The geomagnetic field shields life on Earth from a constant stream of cosmic radiation. In this new effort, the researchers sought to learn more about the intensity of the field over time using ancient evidence and to apply this information to understanding how it might behave in the future.
As the team explains, iron oxide particles embedded in clay used to make jars can be used as a measuring device because they become fixed in alignment while the clay is still soft due to the geomagnetic field – once the jar undergoes firing, the particles remain frozen in place. In addition, ancient jar makers stamped and inscribed the handles for tax purposes, leaving clear clues about when they were made.

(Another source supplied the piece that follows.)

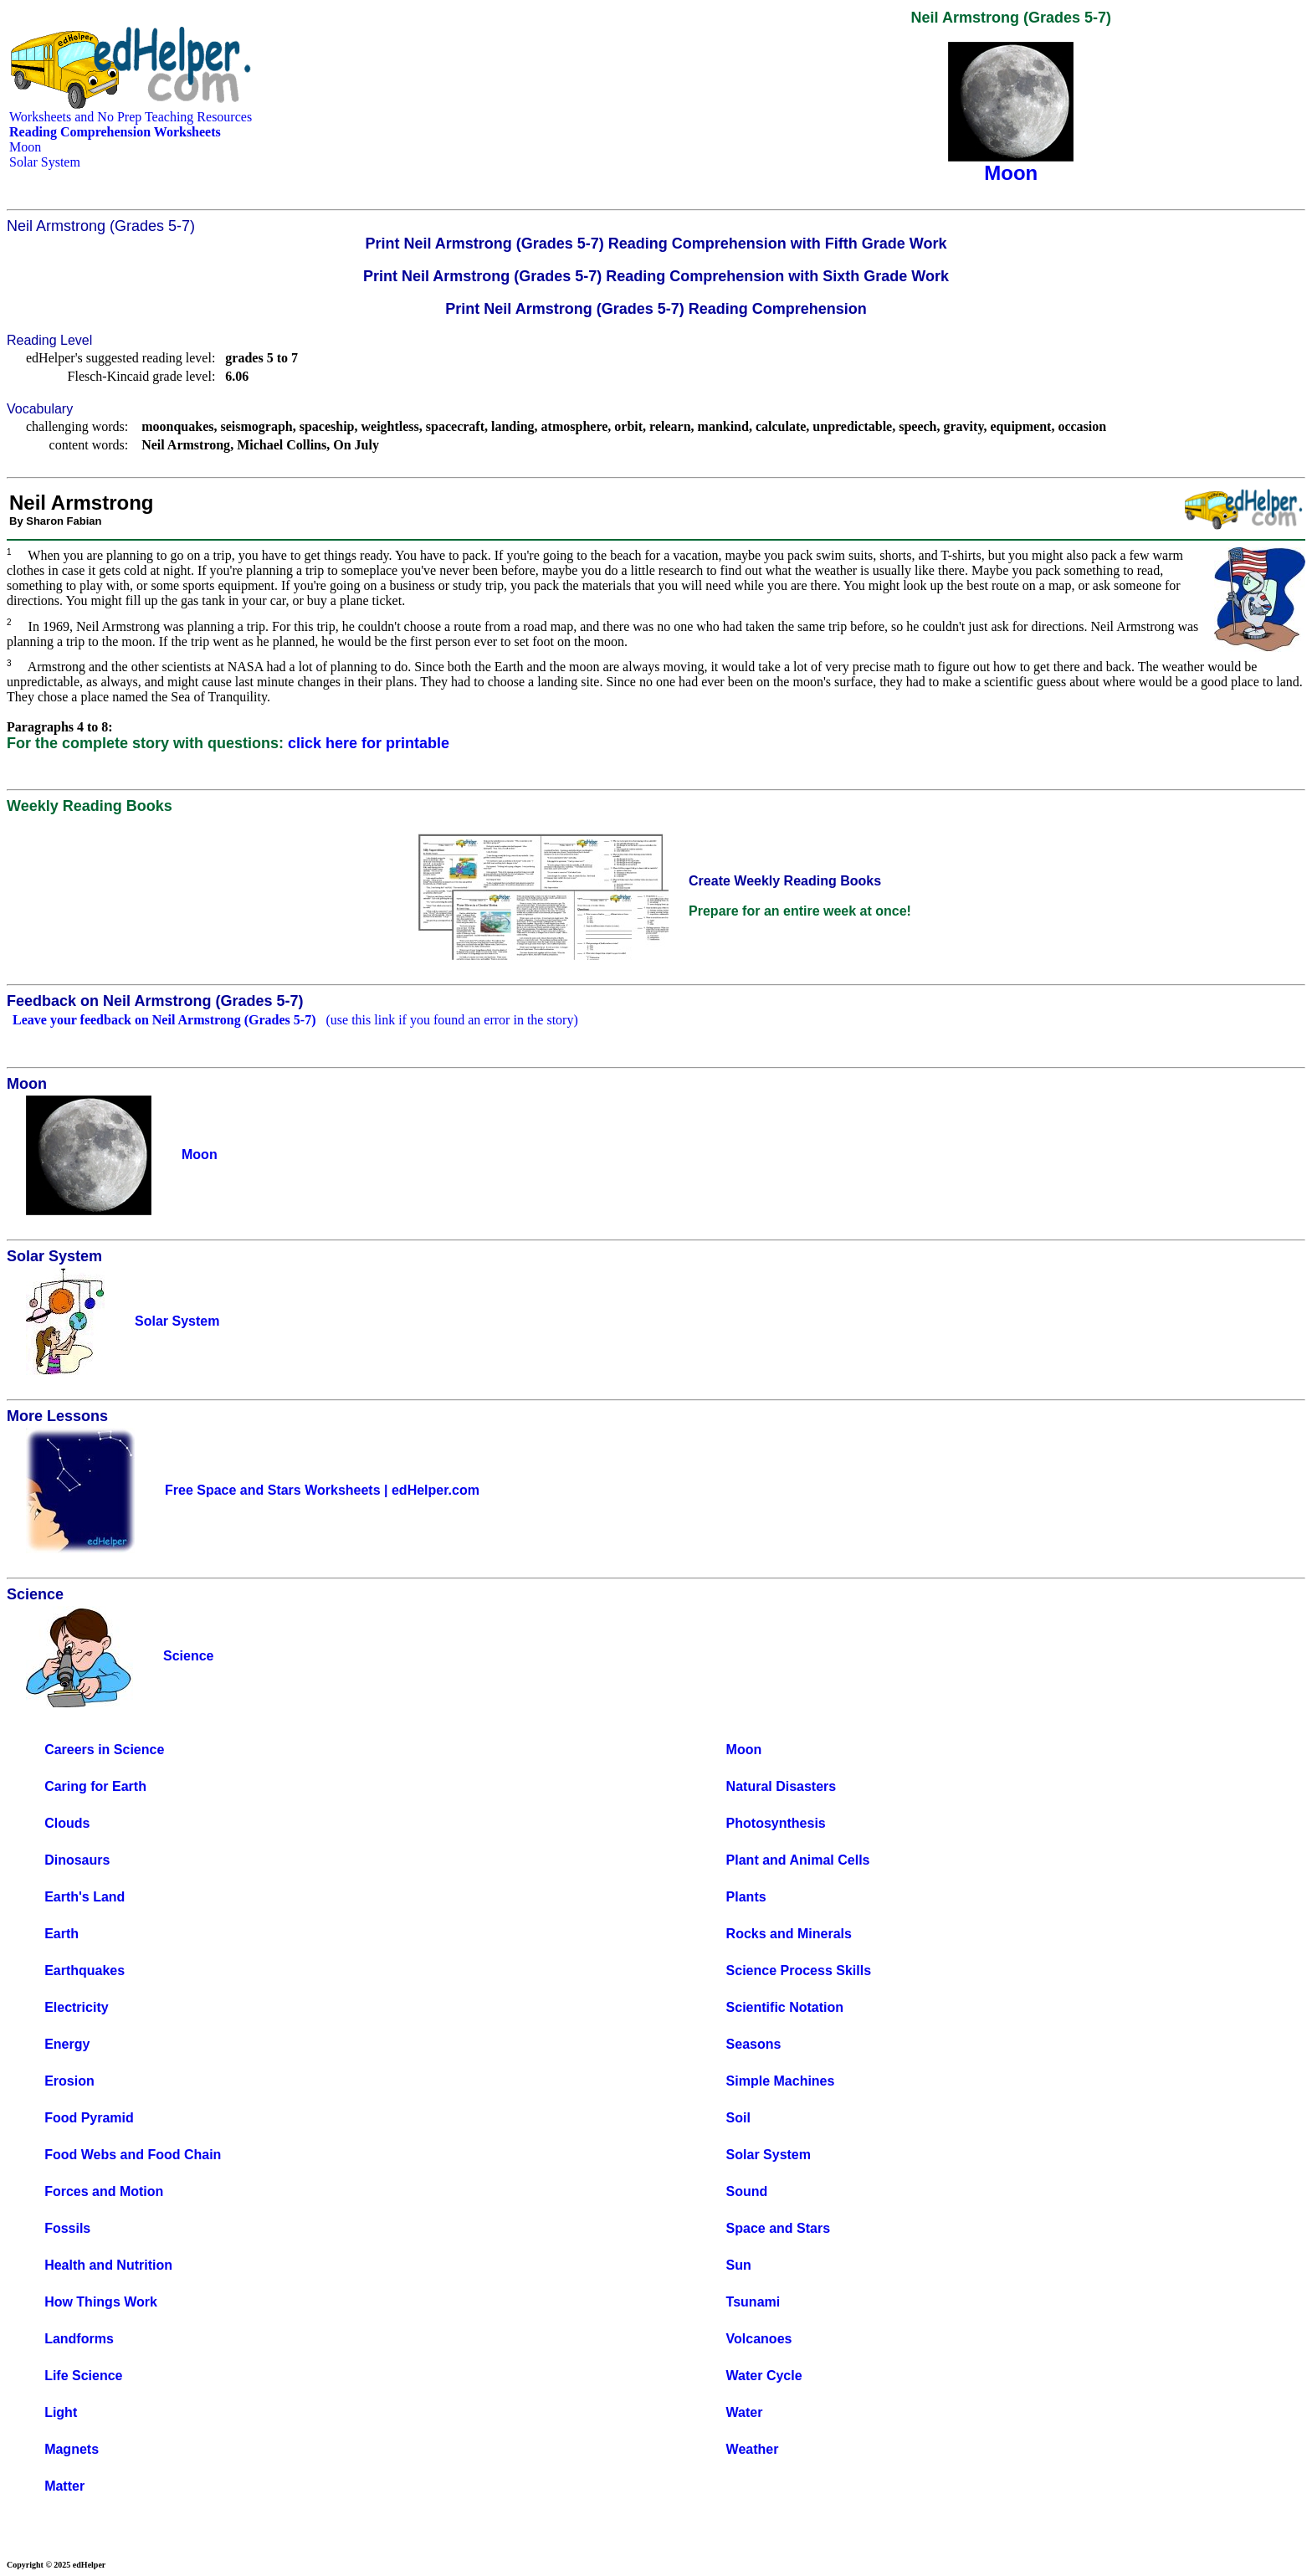  I want to click on Earthquakes, so click(84, 1970).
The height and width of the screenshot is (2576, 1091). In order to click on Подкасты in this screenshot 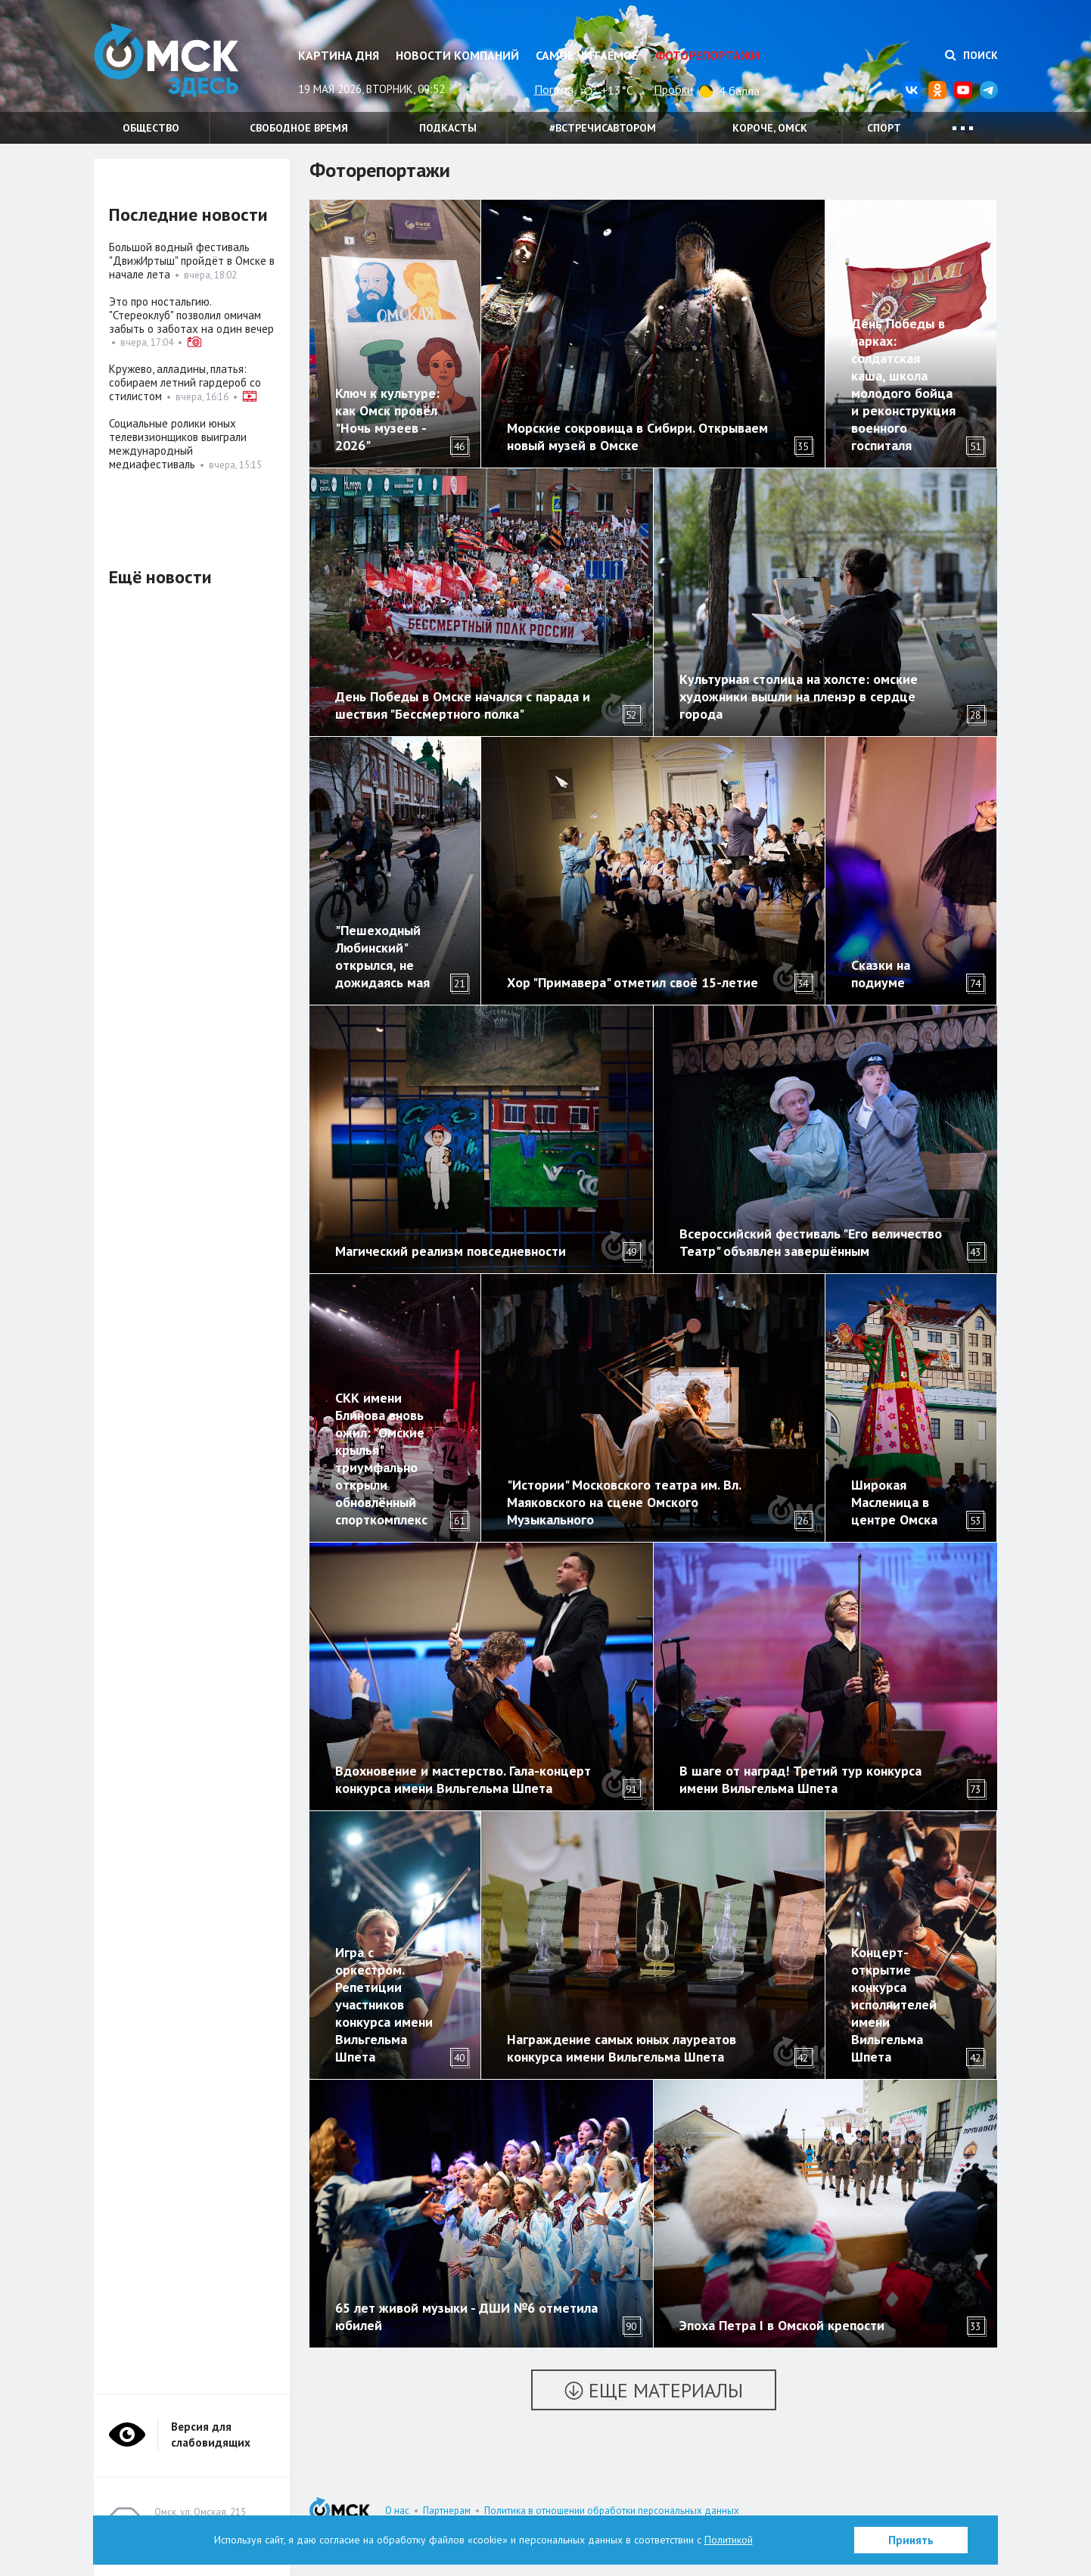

Thus, to create a single measurement, the researchers would date a given jar handle using historical texts, then examine the iron oxide particles to get a reading regarding magnetic strength. By repeating this process for jar handles created between the 6th and 2nd centuries BCE, the team was able to create a magnetic field strength timeline.
The researchers report that the jar handles revealed a gradual reduction in field strength over the course of the six centuries under study, and that there were also spikes and drops in field strength during some time periods. They found, for example, that field strength spiked at the end of the 8th century BEC, and then sagged again afterwards, losing approximately 27 percent of its strength.
These fluctuations, the team suggests, indicate that we do not need to be worried about the weakening field that has been observed over the past 180 years-they believe it represents normal fluctuations. The new data may also help planet scientists better understand the nature of the geomagnetic field and to answer some questions, such as why fluctuations and changes in direction occur.